A Central Point man was sentenced to 12 years in prison after pleading guilty today to violently attacking two elderly family members in a home invasion robbery.
Brenton Allen Morrow, 25, pleaded guilty before Jackson County Circuit Court Judge Mark Schiveley to two Measure 11 counts of first-degree robbery and a single count each of first-degree burglary and felony elude.
Prior to issuing his sentence, Schiveley praised the victims, who are in their 70s, for putting up a "brave and valiant fight" to protect themselves against their grandnephew's harrowing attacks.

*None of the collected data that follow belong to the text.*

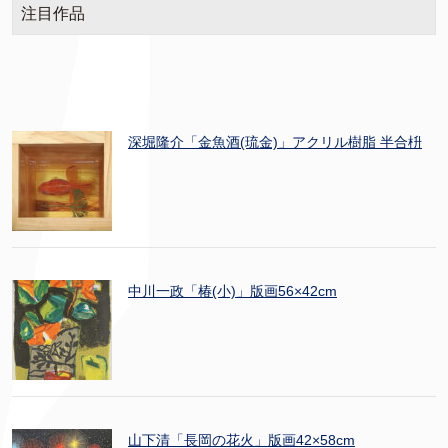
注目作品
深堀隆介「金魚酒(琉金)」アクリル樹脂 半合枡
中川一政「椿(小)」版画56×42cm
山下清「長岡の花火」版画42×58cm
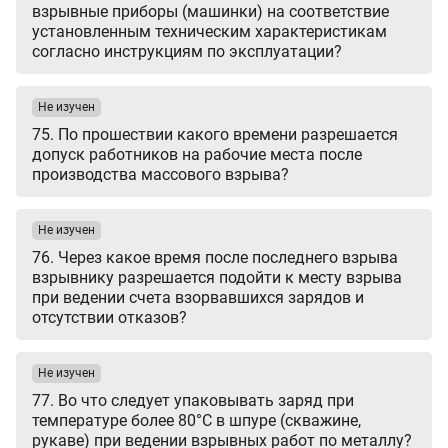
взрывные приборы (машинки) на соответствие
установленным техническим характеристикам
согласно инструкциям по эксплуатации?
Не изучен
75. По прошествии какого времени разрешается
допуск работников на рабочие места после
производства массового взрыва?
Не изучен
76. Через какое время после последнего взрыва
взрывнику разрешается подойти к месту взрыва
при ведении счета взорвавшихся зарядов и
отсутствии отказов?
Не изучен
77. Во что следует упаковывать заряд при
температуре более 80°С в шпуре (скважине,
рукаве) при ведении взрывных работ по металлу?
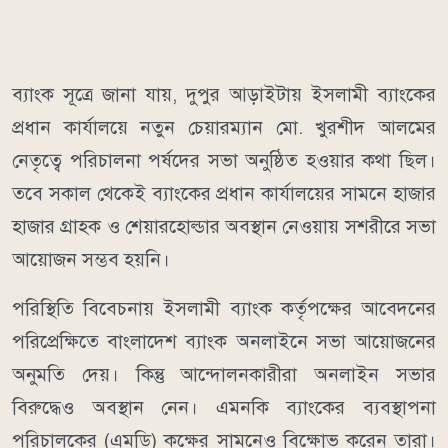
ব্যাংক সূত্রে জানা যায়, দুপুর আড়াইটায় ইসলামী ব্যাংকের
প্রধান কার্যালয়ে নতুন চেয়ারম্যান মো. খুরশীদ আলমের
নেতৃত্বে পরিচালনা পর্ষদের সভা অনুষ্ঠিত হওয়ার কথা ছিল।
তবে সকাল থেকেই ব্যাংকের প্রধান কার্যালয়ের সামনে হাজার
হাজার গ্রাহক ও শেয়ারহোল্ডার অবস্থান নেওয়ায় সশরীরে সভা
আয়োজন সম্ভব হয়নি।
পরিস্থিতি বিবেচনায় ইসলামী ব্যাংক কর্তৃপক্ষের আবেদনের
পরিপ্রেক্ষিতে বাংলাদেশ ব্যাংক অনলাইনে সভা আয়োজনের
অনুমতি দেয়। কিন্তু আন্দোলনকারীরা অনলাইন সভার
বিরুদ্ধেও অবস্থান নেন। এমনকি ব্যাংকের ব্যবস্থাপনা
পরিচালকের (এমডি) কক্ষের সামনেও বিক্ষোভ করেন তারা।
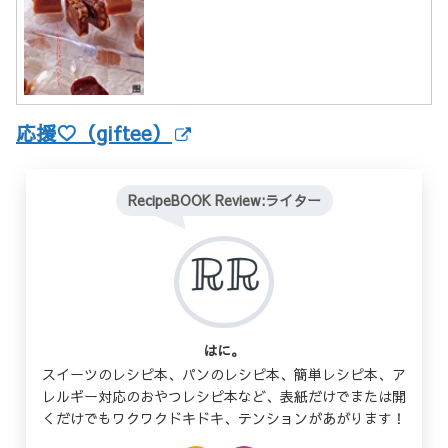
応援♡（giftee）
RecipeBOOK Review:ライター
はに。
スイーツのレシピ本、パンのレシピ本、簡単レシピ本、ア
レルギー対応のおやつレシピ本など、表紙だけでまたは開
くだけでもワクワクドキドキ、テンションがあがります！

"There seems to be something more happening here," Schiveley said, noting the couple had been supportive of Morrow throughout his life and inviting Morrow to address the court.
But even after an impassioned plea from the couple's daughter that Morrow "make the choice to heal all his broken parts," the defendant had little to say about why he attacked his great-aunt and -uncle in the Medford couple's Hillcrest Road home in the early morning hours of April 23.
"I'm sorry this happened," was all Morrow said.
Morrow wore a mask and brought a stun gun to the victims' residence, Jackson County District Attorney Beth Heckert said. At approximately 4 a.m., he muscled his way in the door when his great-aunt answered his knock. Then Morrow began violently attacking the 72-year-old woman, punching her repeatedly and delivering multiple shocks from the stun gun, Heckert said.
The woman suffered injuries to her face, torso, shoulder and knee, she said.
"It was horrible," Heckert said, describing the violence of the attack.
The woman's husband received serious head injuries, as well as 30 puncture marks from the stun gun attacks when he attempted to rescue his wife, she said.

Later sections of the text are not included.